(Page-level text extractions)
- - - - -

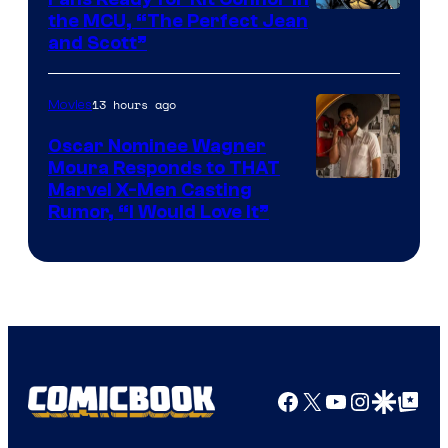
Image
the MCU, “The Perfect Jean
and Scott”
Courtesy
of
13 hours ago
Movies
Marvel
Comics
Oscar Nominee Wagner
Moura Responds to THAT
Marvel X-Men Casting
Rumor, “I Would Love It”
Facebook
X
YouTube
Instagra
Google Disco
Google Top Pos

- - - - -

Work request.
Output the line bearing "Oscar Nominee Wagner" along with all the lines after it through the end of the entries, exactly, and no other lines.

Solution to this task.
Oscar Nominee Wagner
Moura Responds to THAT
Marvel X-Men Casting
Rumor, “I Would Love It”
Facebook
X
YouTube
Instagra
Google Disco
Google Top Pos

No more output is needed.